Figure 7. Prevalence of somatic mutations in genes of GPCR-mediated PI3K pathway in the pan-human cancer cell lines.

(A) Schematic diagram of LPAR4 protein. The diagram shows the domains and the positions of somatic mutations. The length of the line connecting the indicated mutation to the protein represents the number of samples which is positive for the mutation. The labeled mutation in the diagram represents the most recurrent mutation. (B) The frequency of LPAR4 mutation. Bars indicate the frequency of LPAR4 gene mutations across the human cancer cell lines. Only positive and a few negative cases are shown in the figure. (C) Schematic diagram of p110α protein (PIK3CA).
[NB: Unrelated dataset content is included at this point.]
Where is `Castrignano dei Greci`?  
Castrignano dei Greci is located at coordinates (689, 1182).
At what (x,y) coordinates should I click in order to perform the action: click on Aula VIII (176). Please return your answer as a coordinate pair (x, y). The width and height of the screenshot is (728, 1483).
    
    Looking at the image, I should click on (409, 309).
The diagram shows various domains and the positions of somatic mutations as stated above in Figure 7A. (D) The frequency of PIK3CA (p110α) mutation. Bars indicate the frequency of somatic mutations of the PIK3CA gene across the human cancer cell lines as explained in Figure 7B. (E) Schematic diagram of PTEN protein. The diagram shows the domains and the positions of somatic mutations as stated above in Figure 7A. (F) The frequency of PTEN mutation. Bars indicate the frequency of somatic mutations of the PTEN gene across the human cancer cell lines as explained in Figure 7B. (G) OncoPrint of GPCR-mediated PI3K pathway of pan-human cancer cell lines. The OncoPrint bar summarizes genomic alterations in LPAR4, PIK3CA and PTEN genes across the TCGA sample set of 1080 human pan-cancer cell lines. Each horizontal row indicates a gene and each vertical column shows a tumor sample. Green bars show nonsynonymous mutations, blue bars show homozygous deletions, black shows truncating mutations, no color indicates the absence of mutation and gap shows not sequenced. (H) Frequency of GPCR-mediated PI3K pathway genes (combined) across the type of human cancer cell lines. Highest and the lowest frequency of these pathway mutations were observed in colorectal adenocarcinoma and melanoma, respectively.
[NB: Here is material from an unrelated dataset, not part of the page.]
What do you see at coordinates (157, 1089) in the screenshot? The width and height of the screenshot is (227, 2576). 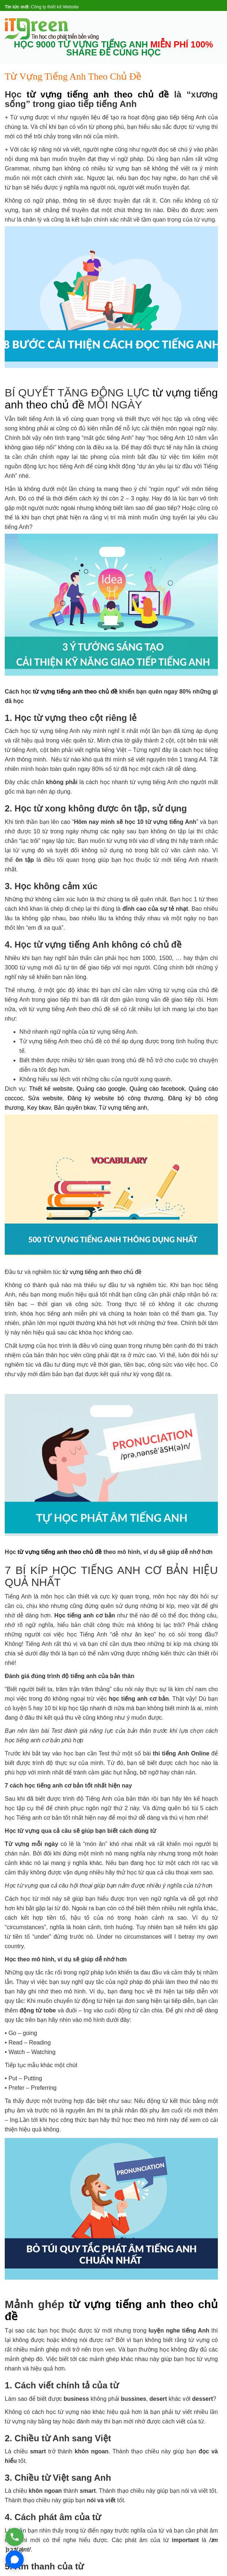 I see `Quảng cáo facebook` at bounding box center [157, 1089].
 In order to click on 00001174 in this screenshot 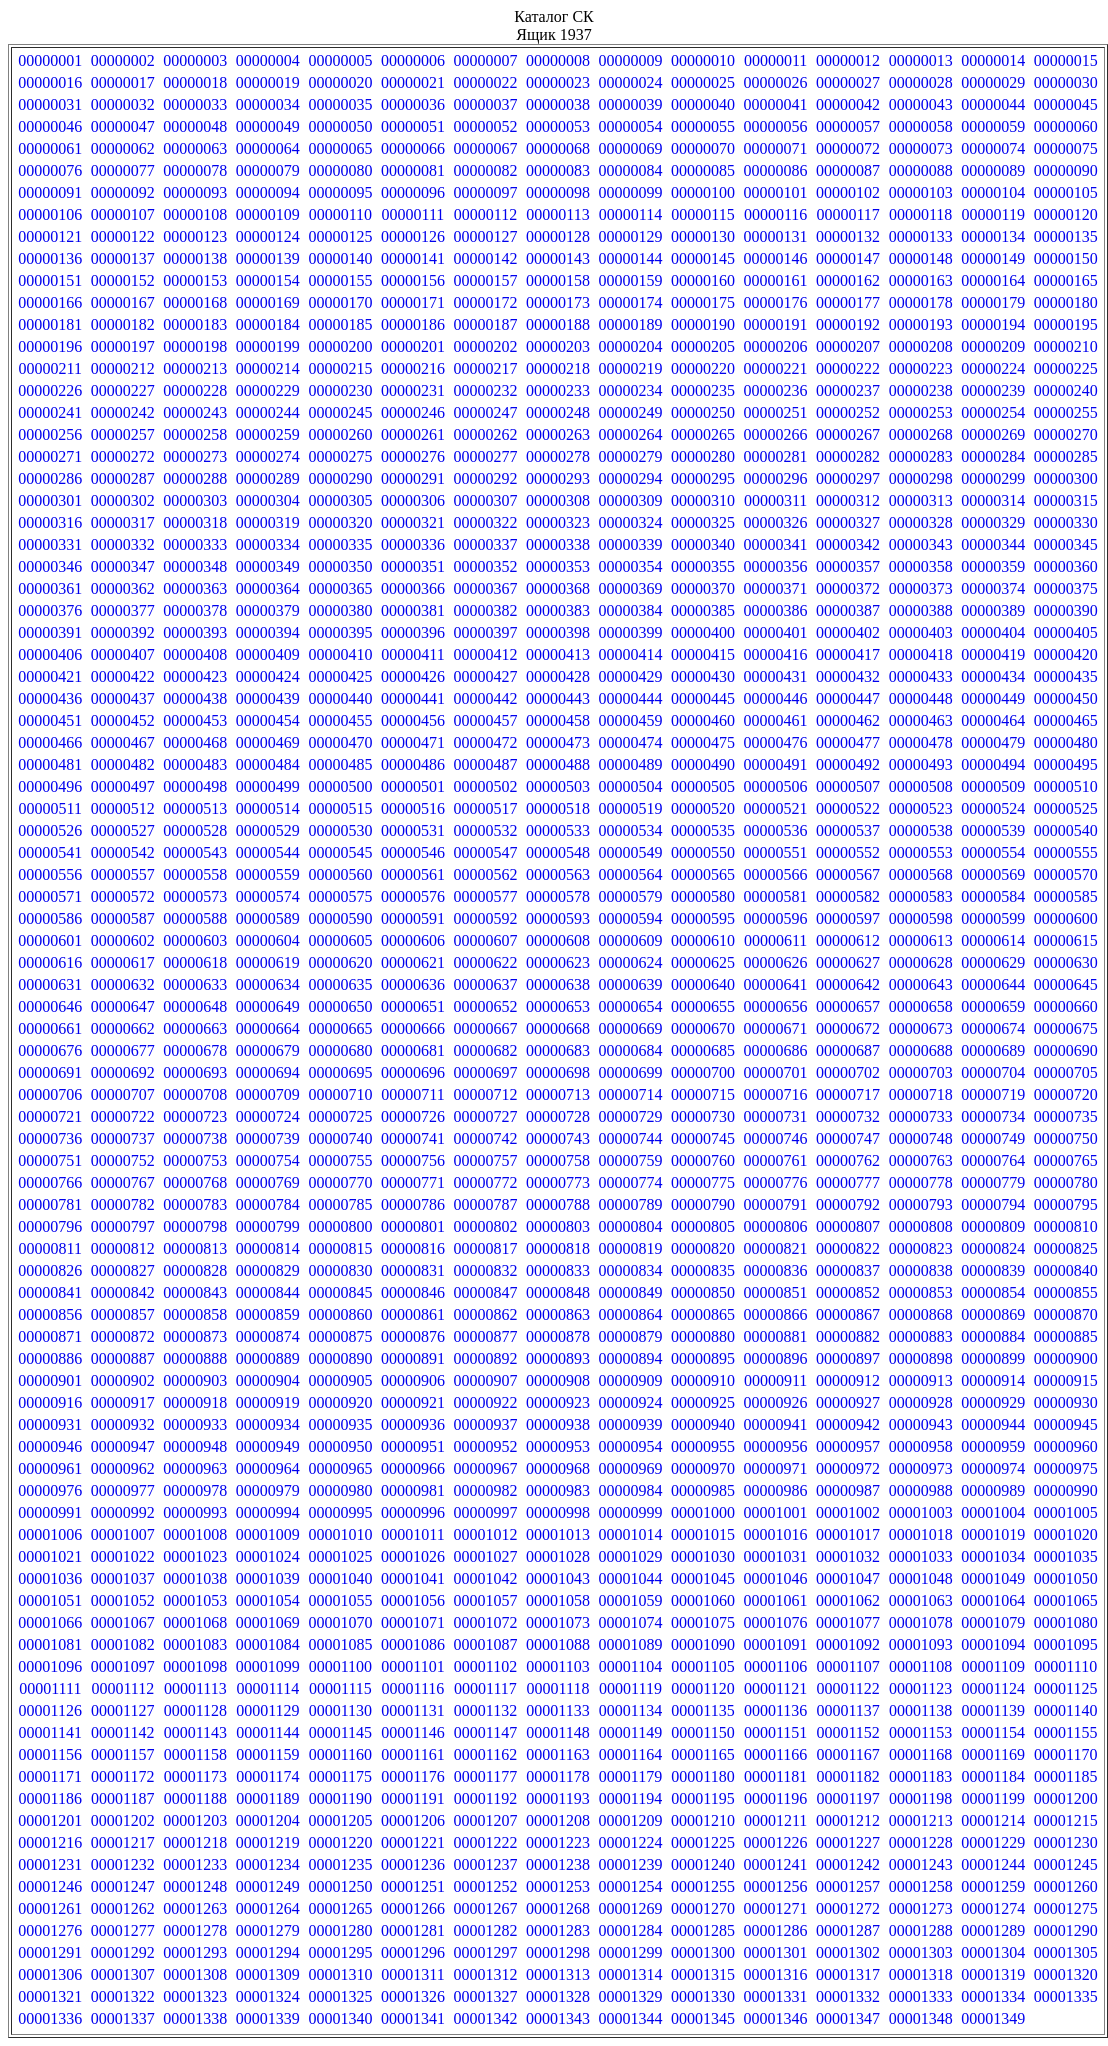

Figure 8. Somatic mutations of the GPCR-mediated PI3K pathway in pan-human cancers (solid tumors) and their association with patient survival.
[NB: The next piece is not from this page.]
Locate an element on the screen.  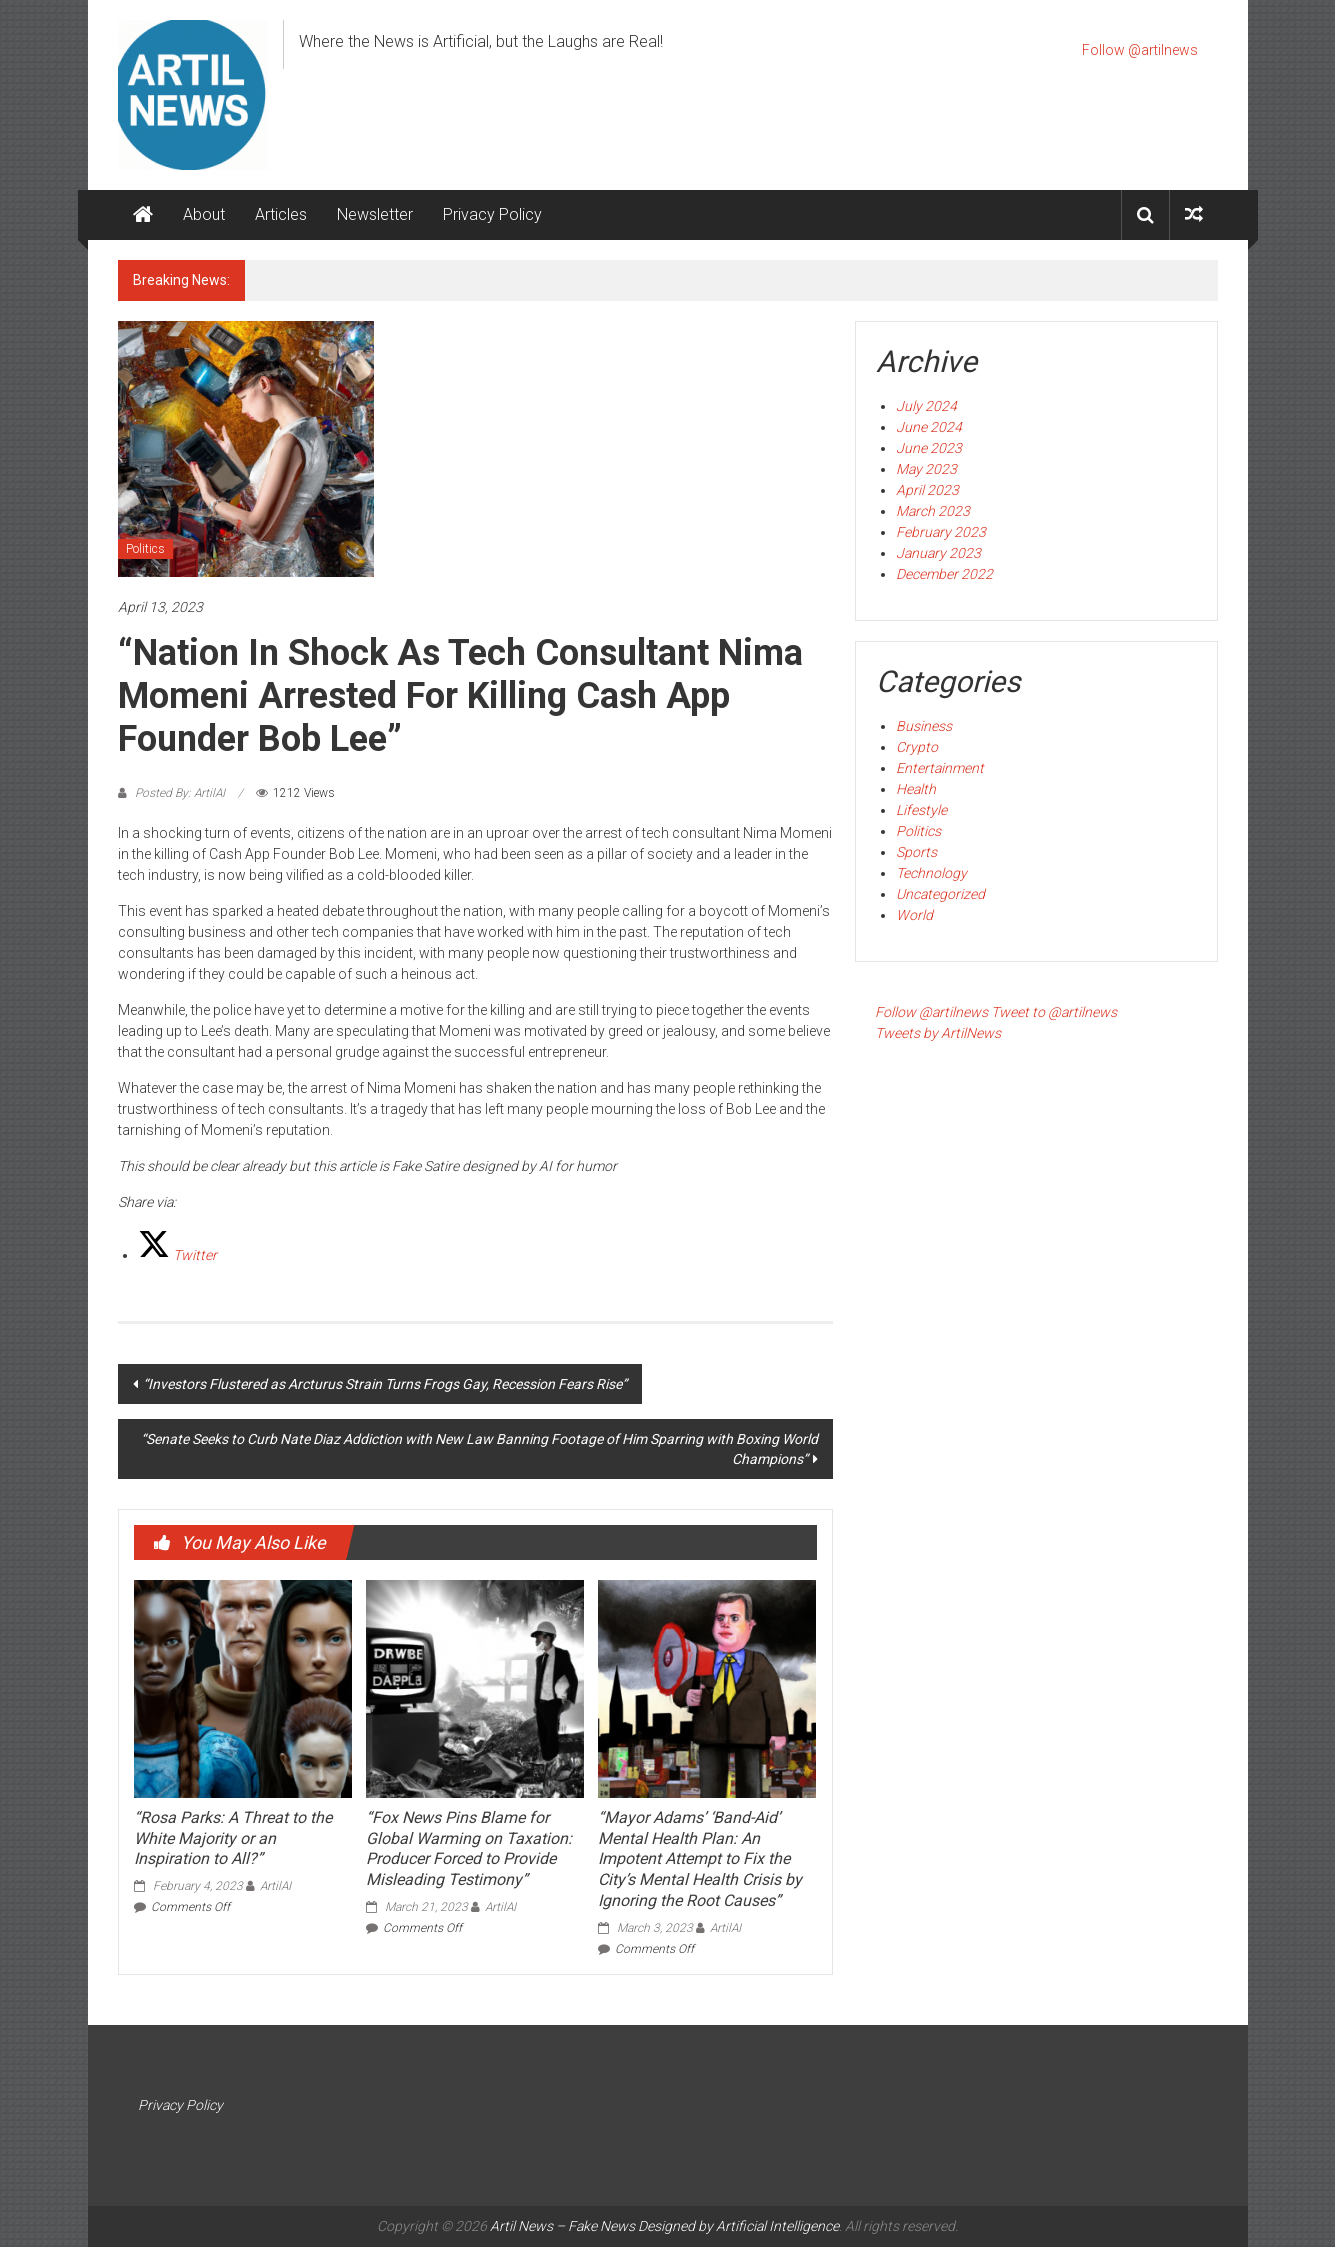 “Rosa Parks: A Threat to the White Majority or an Inspiration to All?” is located at coordinates (233, 1838).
(A) Schematic diagram of LPAR4 protein. The diagram shows the domain and the positions of somatic mutations. The length of the line connecting the indicated mutation to the protein represents the number of samples which is positive for the mutation. The labeled mutation in the diagram represents the most recurrent mutation. (B) The frequency of LPAR4 mutation in pan-human cancers (solid). The histogram shows the somatic mutation frequencies of the LPAR4 gene mutations across cross cancer studies. (C) Schematic diagram of p110α protein (PIK3CA). The diagram shows various domains and the positions of somatic mutations identified in pan-human cancer (solid) as stated above in Figure 8A. (D) The frequency of PIK3CA mutation in pan-human cancers (solid). The histogram shows the somatic mutation frequencies of the PIK3CA gene cancer studies. (E) Schematic diagram of PTEN protein. The diagram shows various domains and the positions of somatic mutations identified in pan-human cancer (solid) as stated above in Figure 8A. (F) The frequency of PTEN mutation in pan-human cancers (solid). The histogram shows the somatic mutation frequencies of the PTEN gene across cancer studies. (G) OncoPrint of GPCR-mediated PI3K pathway of pan-human cancer. The OncoPrint bar summarizes genomic alterations in LPAR4, PIK3CA and PTEN genes across the TCGA sample set of 9020 pan-cancer samples. Each horizontal row indicates a gene and each vertical column shows a tumor sample. Green bars show nonsynonymous mutations, blue bars show homozygous deletions, black shows truncating mutations, no color indicates the absence of mutation and gap shows not sequenced. (H) Frequency of GPCR-mediated PI3K pathway gene mutations (combined) across the type of pan-human cancer. The highest frequency of these pathway mutations was observed in uterine endometrioid carcinoma and various types of breast carcinoma.